** Records follows **
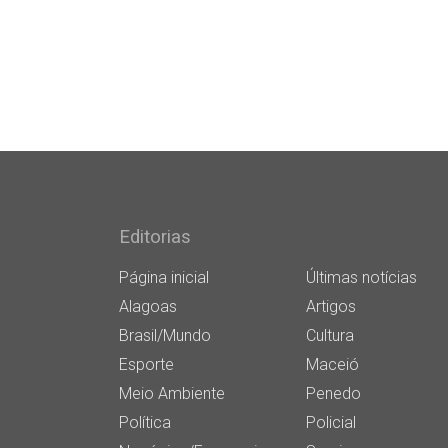
Editorias
Página inicial
Últimas notícias
Alagoas
Artigos
Brasil/Mundo
Cultura
Esporte
Maceió
Meio Ambiente
Penedo
Política
Policial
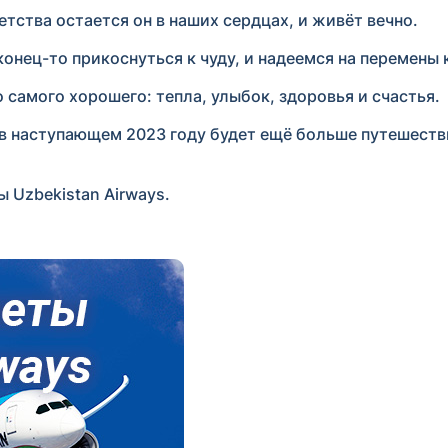
етства остается он в наших сердцах, и живёт вечно.
нец-то прикоснуться к чуду, и надеемся на перемены 
самого хорошего: тепла, улыбок, здоровья и счастья.
ь в наступающем 2023 году будет ещё больше путешеств
 Uzbekistan Airways.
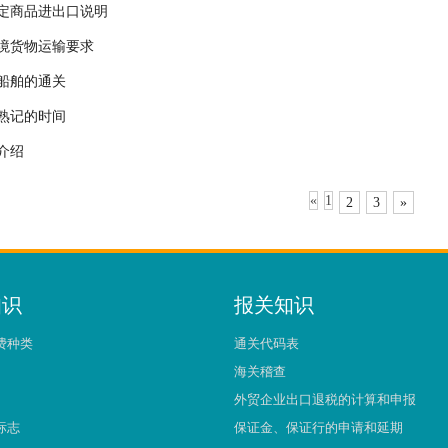
特定商品进出口说明
境货物运输要求
船舶的通关
熟记的时间
介绍
«
1
2
3
»
知识
报关知识
费种类
通关代码表
海关稽查
外贸企业出口退税的计算和申报
标志
保证金、保证行的申请和延期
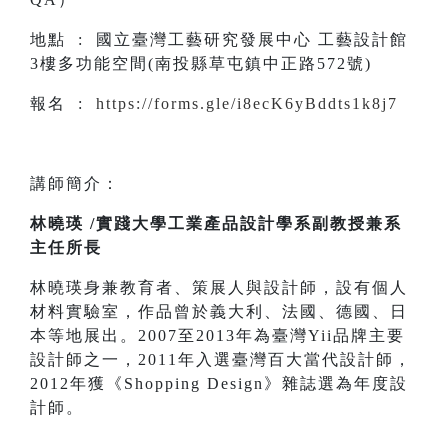
地點 : 國立臺灣工藝研究發展中心 工藝設計館
3樓多功能空間(南投縣草屯鎮中正路572號)
報名 :
https://forms.gle/i8ecK6yBddts1k8j7
講師簡介：
林曉瑛 /實踐大學工業產品設計學系副教授兼系
主任所長
林曉瑛身兼教育者、策展人與設計師，設有個人
材料實驗室，作品曾於義大利、法國、德國、日
本等地展出。2007至2013年為臺灣Yii品牌主要
設計師之一，2011年入選臺灣百大當代設計師，
2012年獲《Shopping Design》雜誌選為年度設
計師。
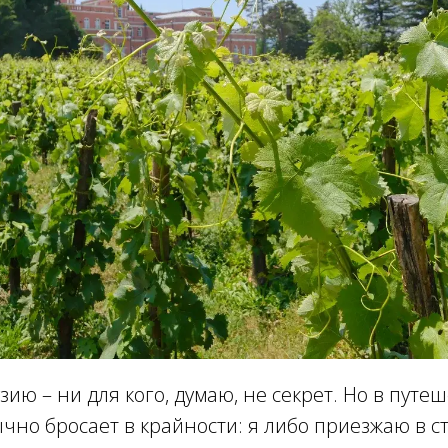
зию – ни для кого, думаю, не секрет. Но в путе
чно бросает в крайности: я либо приезжаю в ст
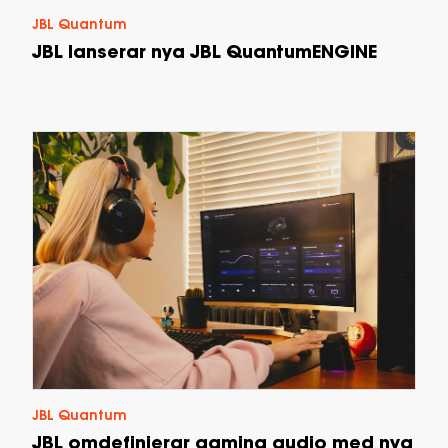
JBL Quantum
JBL lanserar nya JBL QuantumENGINE
JBL Quantum
JBL omdefinierar gaming audio med nya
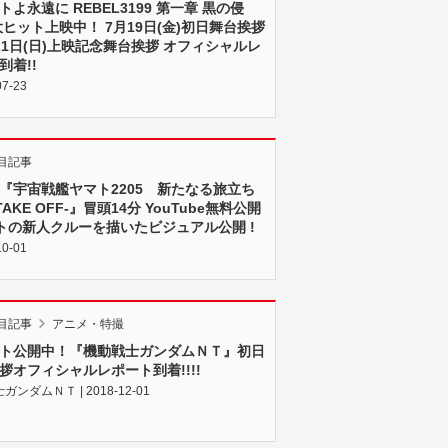
トよ永遠に REBEL3199 第一章 黒の侵
大ヒット上映中！ 7月19日(金)初日舞台挨拶
21日(日)上映記念舞台挨拶 オフィシャルレ
到着!!
07-23
目記事
『宇宙戦艦ヤマト2205 新たなる旅立ち
TAKE OFF-』冒頭14分 YouTube無料公開
マトの新人クルーを描いたビジュアル公開 !
10-01
目記事
アニメ・特撮
ト公開中！『機動戦士ガンダムＮＴ』初日
拶オフィシャルレポート到着!!!!
ンダムＮＴ | 2018-12-01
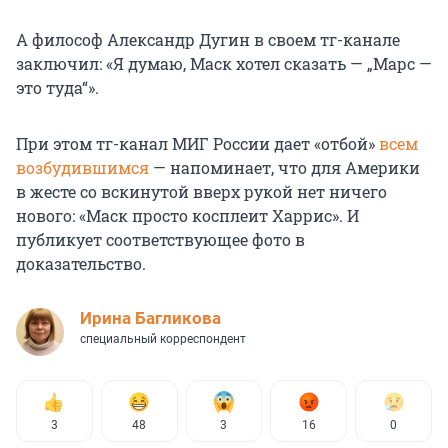
А философ Александр Дугин в своем тг-канале
заключил: «Я думаю, Маск хотел сказать — „Марс —
это туда“».
При этом тг-канал МИГ России дает «отбой»
всем
возбудившимся
— напоминает, что для Америки
в жесте со вскинутой вверх рукой нет ничего
нового: «Маск просто косплеит Харрис». И
публикует соответствующее фото в
доказательство.
Ирина Багликова
специальный корреспондент
3
48
3
16
0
** End of Records **
__Activity__:
Your task is to give again, unchanged, the lines from the line that contains "材料實驗室，作品曾於義大利、法國、德國、日" to the end of the records. Include both end lines but no pictures.

__Task response__:
材料實驗室，作品曾於義大利、法國、德國、日
本等地展出。2007至2013年為臺灣Yii品牌主要
設計師之一，2011年入選臺灣百大當代設計師，
2012年獲《Shopping Design》雜誌選為年度設
計師。
зию – ни для кого, думаю, не секрет. Но в путе
чно бросает в крайности: я либо приезжаю в ст
JBL Quantum
JBL lanserar nya JBL QuantumENGINE
JBL Quantum
JBL omdefinierar gaming audio med nya
トよ永遠に REBEL3199 第一章 黒の侵
大ヒット上映中！ 7月19日(金)初日舞台挨拶
21日(日)上映記念舞台挨拶 オフィシャルレ
到着!!
07-23
目記事
『宇宙戦艦ヤマト2205 新たなる旅立ち
TAKE OFF-』冒頭14分 YouTube無料公開
マトの新人クルーを描いたビジュアル公開 !
10-01
目記事
アニメ・特撮
ト公開中！『機動戦士ガンダムＮＴ』初日
拶オフィシャルレポート到着!!!!
ンダムＮＴ | 2018-12-01
А философ Александр Дугин в своем тг-канале
заключил: «Я думаю, Маск хотел сказать — „Марс —
это туда“».
При этом тг-канал МИГ России дает «отбой»
всем
возбудившимся
— напоминает, что для Америки
в жесте со вскинутой вверх рукой нет ничего
нового: «Маск просто косплеит Харрис». И
публикует соответствующее фото в
доказательство.
Ирина Багликова
специальный корреспондент
3
48
3
16
0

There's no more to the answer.